MATERIAL PROVIDED section start
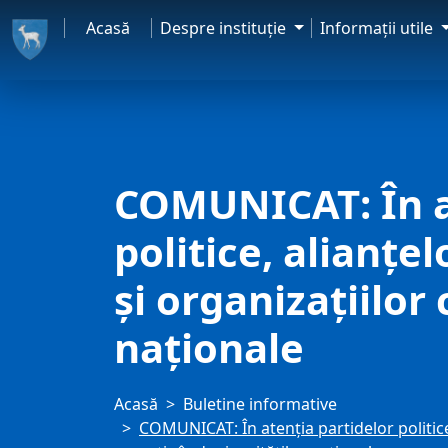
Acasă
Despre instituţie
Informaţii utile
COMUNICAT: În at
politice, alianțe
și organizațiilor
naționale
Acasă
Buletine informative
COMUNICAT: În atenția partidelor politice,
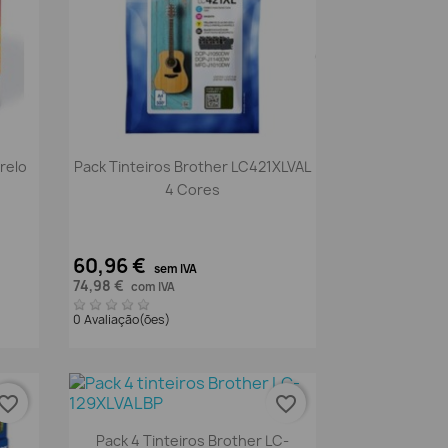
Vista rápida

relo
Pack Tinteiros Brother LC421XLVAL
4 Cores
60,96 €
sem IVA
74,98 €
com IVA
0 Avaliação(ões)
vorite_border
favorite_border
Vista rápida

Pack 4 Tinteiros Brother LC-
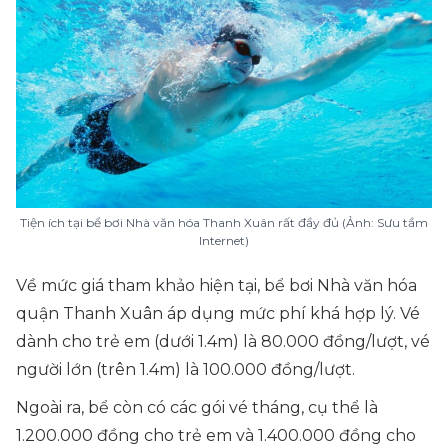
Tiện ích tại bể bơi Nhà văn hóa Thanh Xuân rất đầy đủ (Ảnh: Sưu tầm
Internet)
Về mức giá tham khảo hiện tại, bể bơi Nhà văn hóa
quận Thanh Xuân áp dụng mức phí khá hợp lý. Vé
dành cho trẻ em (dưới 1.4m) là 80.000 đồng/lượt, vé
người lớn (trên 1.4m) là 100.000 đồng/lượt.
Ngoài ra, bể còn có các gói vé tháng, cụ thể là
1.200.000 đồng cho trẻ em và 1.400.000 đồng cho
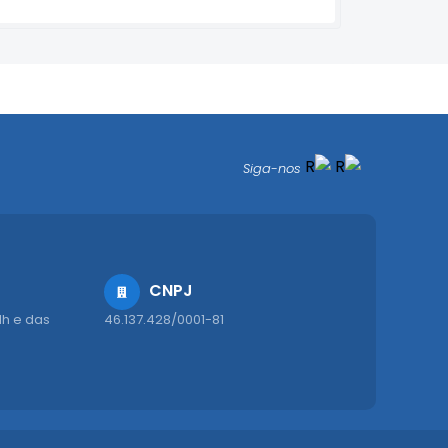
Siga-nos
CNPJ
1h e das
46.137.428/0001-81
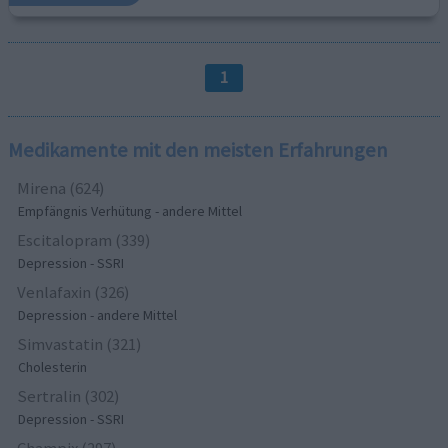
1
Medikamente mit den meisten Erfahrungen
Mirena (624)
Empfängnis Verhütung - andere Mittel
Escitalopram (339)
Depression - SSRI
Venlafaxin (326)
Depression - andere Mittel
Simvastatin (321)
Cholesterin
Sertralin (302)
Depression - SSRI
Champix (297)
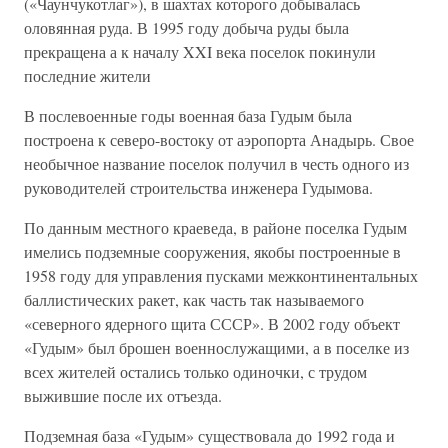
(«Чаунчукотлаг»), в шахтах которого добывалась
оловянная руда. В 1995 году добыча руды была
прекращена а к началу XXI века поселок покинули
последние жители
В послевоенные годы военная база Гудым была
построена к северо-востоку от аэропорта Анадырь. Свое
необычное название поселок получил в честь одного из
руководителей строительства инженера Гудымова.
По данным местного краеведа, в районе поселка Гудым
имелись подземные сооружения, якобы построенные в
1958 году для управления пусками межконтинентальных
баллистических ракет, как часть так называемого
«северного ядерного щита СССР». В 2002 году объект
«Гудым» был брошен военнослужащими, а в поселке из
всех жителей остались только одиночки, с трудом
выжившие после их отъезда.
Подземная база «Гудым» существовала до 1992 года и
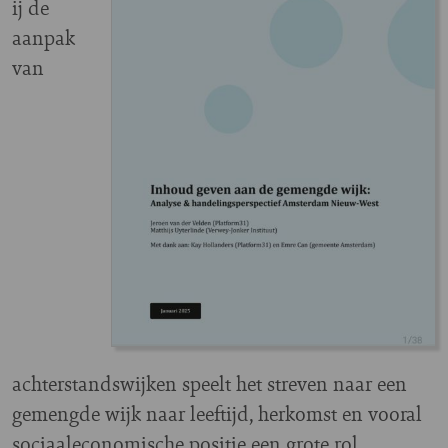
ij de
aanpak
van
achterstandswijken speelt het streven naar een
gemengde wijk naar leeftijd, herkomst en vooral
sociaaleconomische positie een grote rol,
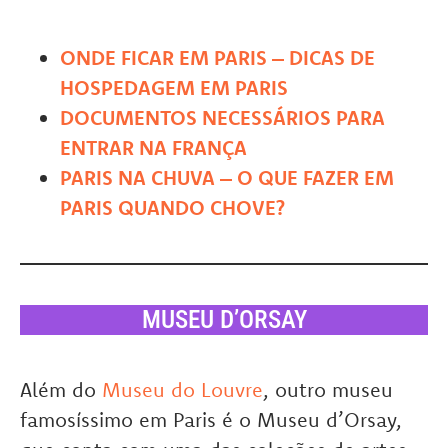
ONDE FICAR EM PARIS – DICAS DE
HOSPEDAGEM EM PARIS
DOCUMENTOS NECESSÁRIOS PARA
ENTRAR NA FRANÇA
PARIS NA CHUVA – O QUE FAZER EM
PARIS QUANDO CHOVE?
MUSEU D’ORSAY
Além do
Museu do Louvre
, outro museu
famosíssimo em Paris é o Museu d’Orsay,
MATERIAL PROVIDED section end
ACTIVITY >> Return, exactly as they stand, the lines from the opening line of the listing through the line with "quận Thanh Xuân", both ends counted, and no pictures.

RESPONSE TO THIS EXERCISE >>
Acasă
Despre instituţie
Informaţii utile
COMUNICAT: În at
politice, alianțe
și organizațiilor
naționale
Acasă
Buletine informative
COMUNICAT: În atenția partidelor politice,
Vista rápida

relo
Pack Tinteiros Brother LC421XLVAL
4 Cores
60,96 €
sem IVA
74,98 €
com IVA
0 Avaliação(ões)
vorite_border
favorite_border
Vista rápida

Pack 4 Tinteiros Brother LC-
Tiện ích tại bể bơi Nhà văn hóa Thanh Xuân rất đầy đủ (Ảnh: Sưu tầm
Internet)
Về mức giá tham khảo hiện tại, bể bơi Nhà văn hóa
quận Thanh Xuân áp dụng mức phí khá hợp lý. Vé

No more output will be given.